> [About this task] Transcribe word for word the lines below from the line with "Партнёрская программа" through the line with "Geschäftspartner und die", ends included.

> [Records provided]
——————————

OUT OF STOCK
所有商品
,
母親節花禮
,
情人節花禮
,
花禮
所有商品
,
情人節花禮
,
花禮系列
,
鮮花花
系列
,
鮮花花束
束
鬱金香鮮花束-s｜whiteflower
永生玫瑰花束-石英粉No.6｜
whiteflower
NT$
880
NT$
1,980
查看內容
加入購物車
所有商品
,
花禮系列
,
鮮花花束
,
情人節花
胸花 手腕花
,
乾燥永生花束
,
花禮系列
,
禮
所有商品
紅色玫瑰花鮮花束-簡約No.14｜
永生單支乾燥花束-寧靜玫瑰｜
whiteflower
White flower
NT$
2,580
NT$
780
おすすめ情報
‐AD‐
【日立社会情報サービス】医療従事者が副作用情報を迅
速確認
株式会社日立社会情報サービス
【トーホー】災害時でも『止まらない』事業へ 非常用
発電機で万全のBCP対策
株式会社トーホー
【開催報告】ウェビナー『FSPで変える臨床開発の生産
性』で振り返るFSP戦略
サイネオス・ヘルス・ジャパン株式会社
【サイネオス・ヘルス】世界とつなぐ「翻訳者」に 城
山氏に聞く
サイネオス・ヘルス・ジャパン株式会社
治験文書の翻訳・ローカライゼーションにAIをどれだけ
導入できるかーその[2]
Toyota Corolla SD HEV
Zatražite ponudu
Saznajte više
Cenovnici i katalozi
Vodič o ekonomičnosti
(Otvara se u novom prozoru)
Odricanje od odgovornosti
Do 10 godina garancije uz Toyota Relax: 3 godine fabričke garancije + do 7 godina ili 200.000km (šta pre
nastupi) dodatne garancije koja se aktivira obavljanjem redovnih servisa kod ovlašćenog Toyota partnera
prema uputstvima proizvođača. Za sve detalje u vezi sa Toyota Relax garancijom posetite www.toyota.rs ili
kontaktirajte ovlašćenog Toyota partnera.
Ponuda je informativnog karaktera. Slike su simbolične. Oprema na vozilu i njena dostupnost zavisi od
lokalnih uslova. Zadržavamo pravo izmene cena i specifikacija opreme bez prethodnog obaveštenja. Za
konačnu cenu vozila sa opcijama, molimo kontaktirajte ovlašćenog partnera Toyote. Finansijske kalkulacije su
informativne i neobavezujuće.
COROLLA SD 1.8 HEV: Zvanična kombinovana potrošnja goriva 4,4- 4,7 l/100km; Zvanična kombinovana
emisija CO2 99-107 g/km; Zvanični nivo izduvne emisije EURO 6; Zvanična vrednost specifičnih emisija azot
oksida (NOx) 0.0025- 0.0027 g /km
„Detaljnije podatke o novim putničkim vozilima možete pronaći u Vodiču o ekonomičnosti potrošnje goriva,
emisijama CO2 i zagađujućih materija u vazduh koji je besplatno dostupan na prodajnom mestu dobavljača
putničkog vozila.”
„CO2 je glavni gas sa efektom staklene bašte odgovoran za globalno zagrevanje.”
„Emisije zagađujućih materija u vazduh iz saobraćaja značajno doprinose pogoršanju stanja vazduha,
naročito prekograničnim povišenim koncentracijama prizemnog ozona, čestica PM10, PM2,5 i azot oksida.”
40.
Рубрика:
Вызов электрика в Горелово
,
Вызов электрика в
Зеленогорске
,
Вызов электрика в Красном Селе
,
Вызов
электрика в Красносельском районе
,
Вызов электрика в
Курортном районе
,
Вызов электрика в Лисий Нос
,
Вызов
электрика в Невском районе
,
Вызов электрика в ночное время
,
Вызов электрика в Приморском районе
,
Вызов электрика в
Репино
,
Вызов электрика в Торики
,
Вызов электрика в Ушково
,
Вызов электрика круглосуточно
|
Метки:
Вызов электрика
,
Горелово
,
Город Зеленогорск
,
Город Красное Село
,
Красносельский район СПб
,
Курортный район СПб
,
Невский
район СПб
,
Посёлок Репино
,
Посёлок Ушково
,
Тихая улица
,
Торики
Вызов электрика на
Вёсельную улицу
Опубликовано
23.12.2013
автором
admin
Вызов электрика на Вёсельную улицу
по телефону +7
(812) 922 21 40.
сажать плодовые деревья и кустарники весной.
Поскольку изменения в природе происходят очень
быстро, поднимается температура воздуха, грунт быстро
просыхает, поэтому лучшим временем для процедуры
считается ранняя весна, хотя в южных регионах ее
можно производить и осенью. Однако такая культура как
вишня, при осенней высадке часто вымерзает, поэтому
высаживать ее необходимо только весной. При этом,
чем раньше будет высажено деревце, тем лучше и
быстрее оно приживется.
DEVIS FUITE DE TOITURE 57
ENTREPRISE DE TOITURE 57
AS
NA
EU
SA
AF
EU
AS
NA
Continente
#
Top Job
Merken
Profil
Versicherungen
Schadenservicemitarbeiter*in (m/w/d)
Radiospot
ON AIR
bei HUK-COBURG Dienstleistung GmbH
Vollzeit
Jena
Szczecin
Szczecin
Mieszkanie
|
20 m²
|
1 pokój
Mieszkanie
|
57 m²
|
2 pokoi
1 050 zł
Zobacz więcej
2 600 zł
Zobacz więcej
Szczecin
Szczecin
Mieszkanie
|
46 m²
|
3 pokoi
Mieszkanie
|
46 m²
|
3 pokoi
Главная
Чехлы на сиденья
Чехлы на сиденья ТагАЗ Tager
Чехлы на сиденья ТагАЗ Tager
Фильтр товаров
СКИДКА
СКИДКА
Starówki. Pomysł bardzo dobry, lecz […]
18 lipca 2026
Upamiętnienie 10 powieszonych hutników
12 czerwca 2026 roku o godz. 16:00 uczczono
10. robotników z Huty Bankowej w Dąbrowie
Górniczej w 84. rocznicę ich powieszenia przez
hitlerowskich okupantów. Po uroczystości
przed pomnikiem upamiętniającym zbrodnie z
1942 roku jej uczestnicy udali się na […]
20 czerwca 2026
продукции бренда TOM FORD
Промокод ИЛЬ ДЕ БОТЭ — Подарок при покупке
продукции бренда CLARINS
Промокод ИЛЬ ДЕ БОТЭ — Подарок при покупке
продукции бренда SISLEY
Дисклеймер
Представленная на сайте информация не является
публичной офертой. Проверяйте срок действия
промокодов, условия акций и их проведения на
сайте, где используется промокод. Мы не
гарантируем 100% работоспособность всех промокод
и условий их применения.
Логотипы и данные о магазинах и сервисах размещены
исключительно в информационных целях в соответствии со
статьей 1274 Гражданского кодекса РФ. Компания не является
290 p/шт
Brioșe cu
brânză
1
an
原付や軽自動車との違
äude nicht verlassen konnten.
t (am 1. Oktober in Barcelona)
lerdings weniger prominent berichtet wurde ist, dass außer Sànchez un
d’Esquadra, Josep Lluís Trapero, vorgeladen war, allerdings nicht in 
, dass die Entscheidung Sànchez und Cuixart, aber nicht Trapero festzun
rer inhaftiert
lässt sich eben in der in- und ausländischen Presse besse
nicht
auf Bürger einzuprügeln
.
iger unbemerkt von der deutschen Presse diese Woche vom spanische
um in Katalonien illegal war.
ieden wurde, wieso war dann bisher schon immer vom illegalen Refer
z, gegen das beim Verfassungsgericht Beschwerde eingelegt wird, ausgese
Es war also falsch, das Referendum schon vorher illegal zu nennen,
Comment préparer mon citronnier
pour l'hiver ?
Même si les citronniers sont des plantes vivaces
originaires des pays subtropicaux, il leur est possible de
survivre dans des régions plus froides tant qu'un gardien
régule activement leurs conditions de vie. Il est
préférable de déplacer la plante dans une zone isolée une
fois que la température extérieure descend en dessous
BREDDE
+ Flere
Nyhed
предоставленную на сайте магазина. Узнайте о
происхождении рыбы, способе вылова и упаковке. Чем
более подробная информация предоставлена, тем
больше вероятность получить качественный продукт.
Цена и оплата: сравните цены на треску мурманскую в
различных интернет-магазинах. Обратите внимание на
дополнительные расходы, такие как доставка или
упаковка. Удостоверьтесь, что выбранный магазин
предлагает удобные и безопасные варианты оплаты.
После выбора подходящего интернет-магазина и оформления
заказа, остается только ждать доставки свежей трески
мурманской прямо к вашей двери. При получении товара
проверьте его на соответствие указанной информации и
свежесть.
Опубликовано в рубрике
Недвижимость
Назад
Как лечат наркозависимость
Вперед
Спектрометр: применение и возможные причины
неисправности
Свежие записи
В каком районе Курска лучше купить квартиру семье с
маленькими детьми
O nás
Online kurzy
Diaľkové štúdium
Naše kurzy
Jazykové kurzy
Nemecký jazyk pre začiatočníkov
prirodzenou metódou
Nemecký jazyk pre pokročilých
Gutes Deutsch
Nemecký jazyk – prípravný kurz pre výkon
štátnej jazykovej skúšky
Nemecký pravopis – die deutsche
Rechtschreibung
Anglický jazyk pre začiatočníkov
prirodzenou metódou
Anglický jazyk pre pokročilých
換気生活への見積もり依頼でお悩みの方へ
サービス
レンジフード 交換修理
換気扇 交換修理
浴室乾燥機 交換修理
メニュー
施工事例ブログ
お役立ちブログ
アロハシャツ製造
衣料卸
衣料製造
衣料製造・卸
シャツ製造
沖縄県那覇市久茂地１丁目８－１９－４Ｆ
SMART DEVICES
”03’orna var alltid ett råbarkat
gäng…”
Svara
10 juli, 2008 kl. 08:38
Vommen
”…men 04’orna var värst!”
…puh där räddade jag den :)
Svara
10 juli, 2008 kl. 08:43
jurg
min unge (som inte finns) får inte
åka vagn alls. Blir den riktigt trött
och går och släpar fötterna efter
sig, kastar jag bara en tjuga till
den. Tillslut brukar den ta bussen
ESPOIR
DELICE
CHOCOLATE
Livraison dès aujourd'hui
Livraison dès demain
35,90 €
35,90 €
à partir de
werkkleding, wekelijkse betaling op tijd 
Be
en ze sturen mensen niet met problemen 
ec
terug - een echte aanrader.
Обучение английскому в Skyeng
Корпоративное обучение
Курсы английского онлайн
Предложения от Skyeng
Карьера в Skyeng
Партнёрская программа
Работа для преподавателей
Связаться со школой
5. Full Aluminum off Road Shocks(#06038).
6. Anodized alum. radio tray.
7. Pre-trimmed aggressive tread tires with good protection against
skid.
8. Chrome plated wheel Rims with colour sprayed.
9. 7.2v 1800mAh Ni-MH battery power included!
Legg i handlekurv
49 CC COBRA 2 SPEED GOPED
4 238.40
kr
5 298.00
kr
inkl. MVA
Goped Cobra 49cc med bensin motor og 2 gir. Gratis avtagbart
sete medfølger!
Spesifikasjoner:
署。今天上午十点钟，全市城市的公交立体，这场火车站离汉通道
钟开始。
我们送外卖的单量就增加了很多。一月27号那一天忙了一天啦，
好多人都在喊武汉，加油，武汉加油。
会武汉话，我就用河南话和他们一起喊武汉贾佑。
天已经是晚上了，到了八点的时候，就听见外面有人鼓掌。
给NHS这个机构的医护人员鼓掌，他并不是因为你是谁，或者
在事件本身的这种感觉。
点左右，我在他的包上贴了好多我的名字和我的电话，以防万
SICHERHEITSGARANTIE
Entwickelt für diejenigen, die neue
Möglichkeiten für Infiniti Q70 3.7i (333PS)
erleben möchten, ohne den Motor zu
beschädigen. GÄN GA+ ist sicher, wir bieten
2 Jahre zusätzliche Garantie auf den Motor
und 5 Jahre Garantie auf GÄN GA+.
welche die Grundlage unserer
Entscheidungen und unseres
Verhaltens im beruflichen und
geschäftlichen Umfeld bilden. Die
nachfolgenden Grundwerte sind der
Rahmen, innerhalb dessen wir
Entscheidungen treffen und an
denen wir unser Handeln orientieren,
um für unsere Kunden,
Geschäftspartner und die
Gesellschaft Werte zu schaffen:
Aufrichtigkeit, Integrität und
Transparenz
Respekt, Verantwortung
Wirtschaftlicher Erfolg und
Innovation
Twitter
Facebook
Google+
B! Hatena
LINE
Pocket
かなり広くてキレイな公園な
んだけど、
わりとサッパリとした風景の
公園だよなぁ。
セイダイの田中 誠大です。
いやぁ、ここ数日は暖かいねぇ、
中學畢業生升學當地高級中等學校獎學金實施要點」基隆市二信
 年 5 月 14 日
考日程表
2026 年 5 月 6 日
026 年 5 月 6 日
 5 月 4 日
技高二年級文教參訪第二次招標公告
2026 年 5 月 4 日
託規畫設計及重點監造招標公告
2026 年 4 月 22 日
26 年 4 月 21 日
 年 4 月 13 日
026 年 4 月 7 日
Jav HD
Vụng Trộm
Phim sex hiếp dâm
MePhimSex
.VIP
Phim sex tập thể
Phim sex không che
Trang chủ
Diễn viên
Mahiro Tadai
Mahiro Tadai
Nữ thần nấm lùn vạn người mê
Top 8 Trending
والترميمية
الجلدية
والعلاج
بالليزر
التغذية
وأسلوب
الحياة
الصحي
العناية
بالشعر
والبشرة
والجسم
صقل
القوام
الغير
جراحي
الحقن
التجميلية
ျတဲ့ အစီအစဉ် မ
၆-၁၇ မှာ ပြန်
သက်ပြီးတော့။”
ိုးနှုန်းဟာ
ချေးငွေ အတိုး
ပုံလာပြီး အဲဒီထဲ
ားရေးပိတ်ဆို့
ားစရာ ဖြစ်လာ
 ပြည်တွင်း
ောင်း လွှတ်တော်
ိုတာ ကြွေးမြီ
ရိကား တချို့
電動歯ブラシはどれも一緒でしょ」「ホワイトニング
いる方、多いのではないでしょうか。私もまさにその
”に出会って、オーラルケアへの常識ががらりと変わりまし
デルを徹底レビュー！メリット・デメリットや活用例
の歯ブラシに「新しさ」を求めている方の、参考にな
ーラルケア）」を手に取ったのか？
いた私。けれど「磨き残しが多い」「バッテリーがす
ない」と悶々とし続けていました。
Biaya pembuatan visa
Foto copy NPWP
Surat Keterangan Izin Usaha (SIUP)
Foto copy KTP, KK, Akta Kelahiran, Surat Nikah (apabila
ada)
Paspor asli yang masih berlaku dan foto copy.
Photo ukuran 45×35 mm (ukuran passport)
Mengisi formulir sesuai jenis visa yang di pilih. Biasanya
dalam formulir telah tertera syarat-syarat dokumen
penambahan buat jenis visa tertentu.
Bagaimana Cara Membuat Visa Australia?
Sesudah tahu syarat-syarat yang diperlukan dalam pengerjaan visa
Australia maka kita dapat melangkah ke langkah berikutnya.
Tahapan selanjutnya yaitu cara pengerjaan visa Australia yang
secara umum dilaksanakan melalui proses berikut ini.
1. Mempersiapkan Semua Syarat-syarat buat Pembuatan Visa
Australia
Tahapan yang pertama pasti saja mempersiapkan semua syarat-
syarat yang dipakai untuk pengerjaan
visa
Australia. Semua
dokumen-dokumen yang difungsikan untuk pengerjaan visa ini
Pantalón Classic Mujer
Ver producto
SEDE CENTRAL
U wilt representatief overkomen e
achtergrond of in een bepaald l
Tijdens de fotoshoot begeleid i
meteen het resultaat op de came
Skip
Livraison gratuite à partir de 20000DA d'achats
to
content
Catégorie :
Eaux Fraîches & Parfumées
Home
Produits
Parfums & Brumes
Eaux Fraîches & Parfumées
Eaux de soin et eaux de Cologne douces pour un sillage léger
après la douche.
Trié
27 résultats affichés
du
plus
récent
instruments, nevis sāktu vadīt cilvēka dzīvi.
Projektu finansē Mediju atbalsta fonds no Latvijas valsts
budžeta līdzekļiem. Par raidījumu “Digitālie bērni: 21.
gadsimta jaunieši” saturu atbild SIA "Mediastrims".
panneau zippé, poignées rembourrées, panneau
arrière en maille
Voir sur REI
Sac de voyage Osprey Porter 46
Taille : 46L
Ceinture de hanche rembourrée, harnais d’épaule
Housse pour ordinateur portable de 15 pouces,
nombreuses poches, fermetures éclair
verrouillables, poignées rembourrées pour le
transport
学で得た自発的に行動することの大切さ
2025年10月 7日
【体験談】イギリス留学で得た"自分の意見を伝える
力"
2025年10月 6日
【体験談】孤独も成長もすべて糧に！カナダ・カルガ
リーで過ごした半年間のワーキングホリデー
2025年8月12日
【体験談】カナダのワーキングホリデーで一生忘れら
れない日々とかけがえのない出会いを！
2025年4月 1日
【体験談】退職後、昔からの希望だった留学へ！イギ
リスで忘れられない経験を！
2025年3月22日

——————————

> [Solution for this task]
Партнёрская программа
Работа для преподавателей
Связаться со школой
5. Full Aluminum off Road Shocks(#06038).
6. Anodized alum. radio tray.
7. Pre-trimmed aggressive tread tires with good protection against
skid.
8. Chrome plated wheel Rims with colour sprayed.
9. 7.2v 1800mAh Ni-MH battery power included!
Legg i handlekurv
49 CC COBRA 2 SPEED GOPED
4 238.40
kr
5 298.00
kr
inkl. MVA
Goped Cobra 49cc med bensin motor og 2 gir. Gratis avtagbart
sete medfølger!
Spesifikasjoner:
署。今天上午十点钟，全市城市的公交立体，这场火车站离汉通道
钟开始。
我们送外卖的单量就增加了很多。一月27号那一天忙了一天啦，
好多人都在喊武汉，加油，武汉加油。
会武汉话，我就用河南话和他们一起喊武汉贾佑。
天已经是晚上了，到了八点的时候，就听见外面有人鼓掌。
给NHS这个机构的医护人员鼓掌，他并不是因为你是谁，或者
在事件本身的这种感觉。
点左右，我在他的包上贴了好多我的名字和我的电话，以防万
SICHERHEITSGARANTIE
Entwickelt für diejenigen, die neue
Möglichkeiten für Infiniti Q70 3.7i (333PS)
erleben möchten, ohne den Motor zu
beschädigen. GÄN GA+ ist sicher, wir bieten
2 Jahre zusätzliche Garantie auf den Motor
und 5 Jahre Garantie auf GÄN GA+.
welche die Grundlage unserer
Entscheidungen und unseres
Verhaltens im beruflichen und
geschäftlichen Umfeld bilden. Die
nachfolgenden Grundwerte sind der
Rahmen, innerhalb dessen wir
Entscheidungen treffen und an
denen wir unser Handeln orientieren,
um für unsere Kunden,
Geschäftspartner und die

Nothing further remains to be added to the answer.